◆ THE PROBLEM
Keeping every word and mark, copy all of the data.

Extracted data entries

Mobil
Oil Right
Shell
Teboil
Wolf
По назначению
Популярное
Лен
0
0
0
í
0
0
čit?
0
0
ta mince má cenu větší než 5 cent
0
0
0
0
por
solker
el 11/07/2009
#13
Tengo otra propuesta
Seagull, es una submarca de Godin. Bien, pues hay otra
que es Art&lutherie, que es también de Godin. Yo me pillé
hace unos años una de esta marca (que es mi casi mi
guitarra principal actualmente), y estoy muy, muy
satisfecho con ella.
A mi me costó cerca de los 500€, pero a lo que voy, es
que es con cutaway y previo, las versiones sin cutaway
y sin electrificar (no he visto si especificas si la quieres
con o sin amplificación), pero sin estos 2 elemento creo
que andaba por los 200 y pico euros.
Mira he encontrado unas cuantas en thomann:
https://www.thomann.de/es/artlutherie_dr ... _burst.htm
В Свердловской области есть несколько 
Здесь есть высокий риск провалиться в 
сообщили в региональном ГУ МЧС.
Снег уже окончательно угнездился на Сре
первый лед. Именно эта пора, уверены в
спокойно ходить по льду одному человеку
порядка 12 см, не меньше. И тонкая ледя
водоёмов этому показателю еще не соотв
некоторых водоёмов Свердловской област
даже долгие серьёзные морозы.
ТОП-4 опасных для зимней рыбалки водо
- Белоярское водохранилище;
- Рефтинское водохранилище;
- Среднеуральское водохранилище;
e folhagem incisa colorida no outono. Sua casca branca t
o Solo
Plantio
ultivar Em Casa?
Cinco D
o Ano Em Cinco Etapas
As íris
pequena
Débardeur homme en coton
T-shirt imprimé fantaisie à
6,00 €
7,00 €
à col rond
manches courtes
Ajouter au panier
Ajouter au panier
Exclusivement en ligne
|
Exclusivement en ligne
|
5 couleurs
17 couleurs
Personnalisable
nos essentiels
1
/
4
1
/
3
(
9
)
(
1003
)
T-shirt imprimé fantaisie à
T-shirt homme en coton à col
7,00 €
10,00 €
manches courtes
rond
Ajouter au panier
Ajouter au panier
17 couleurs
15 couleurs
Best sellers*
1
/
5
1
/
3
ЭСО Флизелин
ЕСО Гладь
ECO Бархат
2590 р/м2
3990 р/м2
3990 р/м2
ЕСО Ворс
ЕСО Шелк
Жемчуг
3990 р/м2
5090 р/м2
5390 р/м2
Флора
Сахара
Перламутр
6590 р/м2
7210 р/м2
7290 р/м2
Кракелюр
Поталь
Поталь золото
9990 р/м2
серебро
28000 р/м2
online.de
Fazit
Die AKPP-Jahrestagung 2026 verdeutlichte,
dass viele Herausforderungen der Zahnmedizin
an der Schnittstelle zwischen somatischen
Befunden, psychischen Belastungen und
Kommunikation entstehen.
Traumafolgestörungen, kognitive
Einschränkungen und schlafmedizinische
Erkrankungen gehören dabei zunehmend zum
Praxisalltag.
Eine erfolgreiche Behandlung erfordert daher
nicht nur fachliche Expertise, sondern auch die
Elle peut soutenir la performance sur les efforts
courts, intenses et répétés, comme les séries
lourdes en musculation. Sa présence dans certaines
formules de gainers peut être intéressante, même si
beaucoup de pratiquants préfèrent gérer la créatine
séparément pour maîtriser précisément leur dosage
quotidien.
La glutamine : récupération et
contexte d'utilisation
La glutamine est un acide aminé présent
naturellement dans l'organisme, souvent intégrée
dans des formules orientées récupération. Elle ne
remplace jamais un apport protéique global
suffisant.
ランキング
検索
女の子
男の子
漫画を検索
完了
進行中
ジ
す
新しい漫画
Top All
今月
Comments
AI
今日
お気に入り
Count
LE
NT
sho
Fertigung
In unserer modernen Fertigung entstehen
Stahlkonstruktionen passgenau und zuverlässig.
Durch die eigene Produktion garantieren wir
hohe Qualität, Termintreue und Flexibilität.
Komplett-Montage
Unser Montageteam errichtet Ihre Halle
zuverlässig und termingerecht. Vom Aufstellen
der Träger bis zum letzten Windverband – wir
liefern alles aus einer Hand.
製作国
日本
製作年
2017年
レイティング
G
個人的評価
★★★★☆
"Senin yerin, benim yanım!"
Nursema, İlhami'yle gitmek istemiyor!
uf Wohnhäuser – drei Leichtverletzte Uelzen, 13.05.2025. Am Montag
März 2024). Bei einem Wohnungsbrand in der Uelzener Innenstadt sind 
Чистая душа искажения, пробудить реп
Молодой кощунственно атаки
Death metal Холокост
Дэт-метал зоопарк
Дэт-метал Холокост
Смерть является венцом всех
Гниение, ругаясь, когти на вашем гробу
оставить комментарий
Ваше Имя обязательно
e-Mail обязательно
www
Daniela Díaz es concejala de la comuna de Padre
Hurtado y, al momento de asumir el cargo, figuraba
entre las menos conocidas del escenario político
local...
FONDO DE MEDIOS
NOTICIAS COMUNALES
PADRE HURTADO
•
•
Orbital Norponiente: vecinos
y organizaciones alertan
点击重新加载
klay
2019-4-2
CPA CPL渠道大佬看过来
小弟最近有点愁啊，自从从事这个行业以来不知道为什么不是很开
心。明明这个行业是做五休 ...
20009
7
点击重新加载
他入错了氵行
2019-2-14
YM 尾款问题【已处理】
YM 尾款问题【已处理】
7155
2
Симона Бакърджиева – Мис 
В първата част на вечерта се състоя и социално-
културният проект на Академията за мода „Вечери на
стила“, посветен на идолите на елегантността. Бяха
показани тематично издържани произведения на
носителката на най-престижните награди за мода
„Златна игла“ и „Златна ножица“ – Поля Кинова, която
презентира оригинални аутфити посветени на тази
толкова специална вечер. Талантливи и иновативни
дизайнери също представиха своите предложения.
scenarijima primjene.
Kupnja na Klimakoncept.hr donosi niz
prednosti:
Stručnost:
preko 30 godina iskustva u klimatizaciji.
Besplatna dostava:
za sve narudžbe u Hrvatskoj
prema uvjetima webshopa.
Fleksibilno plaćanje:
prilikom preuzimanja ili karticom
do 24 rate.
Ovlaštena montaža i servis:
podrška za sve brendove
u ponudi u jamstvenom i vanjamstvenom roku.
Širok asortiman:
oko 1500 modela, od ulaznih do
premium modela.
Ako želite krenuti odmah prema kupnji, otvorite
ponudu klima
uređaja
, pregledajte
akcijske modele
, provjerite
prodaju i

◆ RESULT OF THE TASK
Mobil
Oil Right
Shell
Teboil
Wolf
По назначению
Популярное
Лен
0
0
0
í
0
0
čit?
0
0
ta mince má cenu větší než 5 cent
0
0
0
0
por
solker
el 11/07/2009
#13
Tengo otra propuesta
Seagull, es una submarca de Godin. Bien, pues hay otra
que es Art&lutherie, que es también de Godin. Yo me pillé
hace unos años una de esta marca (que es mi casi mi
guitarra principal actualmente), y estoy muy, muy
satisfecho con ella.
A mi me costó cerca de los 500€, pero a lo que voy, es
que es con cutaway y previo, las versiones sin cutaway
y sin electrificar (no he visto si especificas si la quieres
con o sin amplificación), pero sin estos 2 elemento creo
que andaba por los 200 y pico euros.
Mira he encontrado unas cuantas en thomann:
https://www.thomann.de/es/artlutherie_dr ... _burst.htm
В Свердловской области есть несколько 
Здесь есть высокий риск провалиться в 
сообщили в региональном ГУ МЧС.
Снег уже окончательно угнездился на Сре
первый лед. Именно эта пора, уверены в
спокойно ходить по льду одному человеку
порядка 12 см, не меньше. И тонкая ледя
водоёмов этому показателю еще не соотв
некоторых водоёмов Свердловской област
даже долгие серьёзные морозы.
ТОП-4 опасных для зимней рыбалки водо
- Белоярское водохранилище;
- Рефтинское водохранилище;
- Среднеуральское водохранилище;
e folhagem incisa colorida no outono. Sua casca branca t
o Solo
Plantio
ultivar Em Casa?
Cinco D
o Ano Em Cinco Etapas
As íris
pequena
Débardeur homme en coton
T-shirt imprimé fantaisie à
6,00 €
7,00 €
à col rond
manches courtes
Ajouter au panier
Ajouter au panier
Exclusivement en ligne
|
Exclusivement en ligne
|
5 couleurs
17 couleurs
Personnalisable
nos essentiels
1
/
4
1
/
3
(
9
)
(
1003
)
T-shirt imprimé fantaisie à
T-shirt homme en coton à col
7,00 €
10,00 €
manches courtes
rond
Ajouter au panier
Ajouter au panier
17 couleurs
15 couleurs
Best sellers*
1
/
5
1
/
3
ЭСО Флизелин
ЕСО Гладь
ECO Бархат
2590 р/м2
3990 р/м2
3990 р/м2
ЕСО Ворс
ЕСО Шелк
Жемчуг
3990 р/м2
5090 р/м2
5390 р/м2
Флора
Сахара
Перламутр
6590 р/м2
7210 р/м2
7290 р/м2
Кракелюр
Поталь
Поталь золото
9990 р/м2
серебро
28000 р/м2
online.de
Fazit
Die AKPP-Jahrestagung 2026 verdeutlichte,
dass viele Herausforderungen der Zahnmedizin
an der Schnittstelle zwischen somatischen
Befunden, psychischen Belastungen und
Kommunikation entstehen.
Traumafolgestörungen, kognitive
Einschränkungen und schlafmedizinische
Erkrankungen gehören dabei zunehmend zum
Praxisalltag.
Eine erfolgreiche Behandlung erfordert daher
nicht nur fachliche Expertise, sondern auch die
Elle peut soutenir la performance sur les efforts
courts, intenses et répétés, comme les séries
lourdes en musculation. Sa présence dans certaines
formules de gainers peut être intéressante, même si
beaucoup de pratiquants préfèrent gérer la créatine
séparément pour maîtriser précisément leur dosage
quotidien.
La glutamine : récupération et
contexte d'utilisation
La glutamine est un acide aminé présent
naturellement dans l'organisme, souvent intégrée
dans des formules orientées récupération. Elle ne
remplace jamais un apport protéique global
suffisant.
ランキング
検索
女の子
男の子
漫画を検索
完了
進行中
ジ
す
新しい漫画
Top All
今月
Comments
AI
今日
お気に入り
Count
LE
NT
sho
Fertigung
In unserer modernen Fertigung entstehen
Stahlkonstruktionen passgenau und zuverlässig.
Durch die eigene Produktion garantieren wir
hohe Qualität, Termintreue und Flexibilität.
Komplett-Montage
Unser Montageteam errichtet Ihre Halle
zuverlässig und termingerecht. Vom Aufstellen
der Träger bis zum letzten Windverband – wir
liefern alles aus einer Hand.
製作国
日本
製作年
2017年
レイティング
G
個人的評価
★★★★☆
"Senin yerin, benim yanım!"
Nursema, İlhami'yle gitmek istemiyor!
uf Wohnhäuser – drei Leichtverletzte Uelzen, 13.05.2025. Am Montag
März 2024). Bei einem Wohnungsbrand in der Uelzener Innenstadt sind 
Чистая душа искажения, пробудить реп
Молодой кощунственно атаки
Death metal Холокост
Дэт-метал зоопарк
Дэт-метал Холокост
Смерть является венцом всех
Гниение, ругаясь, когти на вашем гробу
оставить комментарий
Ваше Имя обязательно
e-Mail обязательно
www
Daniela Díaz es concejala de la comuna de Padre
Hurtado y, al momento de asumir el cargo, figuraba
entre las menos conocidas del escenario político
local...
FONDO DE MEDIOS
NOTICIAS COMUNALES
PADRE HURTADO
•
•
Orbital Norponiente: vecinos
y organizaciones alertan
点击重新加载
klay
2019-4-2
CPA CPL渠道大佬看过来
小弟最近有点愁啊，自从从事这个行业以来不知道为什么不是很开
心。明明这个行业是做五休 ...
20009
7
点击重新加载
他入错了氵行
2019-2-14
YM 尾款问题【已处理】
YM 尾款问题【已处理】
7155
2
Симона Бакърджиева – Мис 
В първата част на вечерта се състоя и социално-
културният проект на Академията за мода „Вечери на
стила“, посветен на идолите на елегантността. Бяха
показани тематично издържани произведения на
носителката на най-престижните награди за мода
„Златна игла“ и „Златна ножица“ – Поля Кинова, която
презентира оригинални аутфити посветени на тази
толкова специална вечер. Талантливи и иновативни
дизайнери също представиха своите предложения.
scenarijima primjene.
Kupnja na Klimakoncept.hr donosi niz
prednosti:
Stručnost:
preko 30 godina iskustva u klimatizaciji.
Besplatna dostava:
za sve narudžbe u Hrvatskoj
prema uvjetima webshopa.
Fleksibilno plaćanje:
prilikom preuzimanja ili karticom
do 24 rate.
Ovlaštena montaža i servis:
podrška za sve brendove
u ponudi u jamstvenom i vanjamstvenom roku.
Širok asortiman:
oko 1500 modela, od ulaznih do
premium modela.
Ako želite krenuti odmah prema kupnji, otvorite
ponudu klima
uređaja
, pregledajte
akcijske modele
, provjerite
prodaju i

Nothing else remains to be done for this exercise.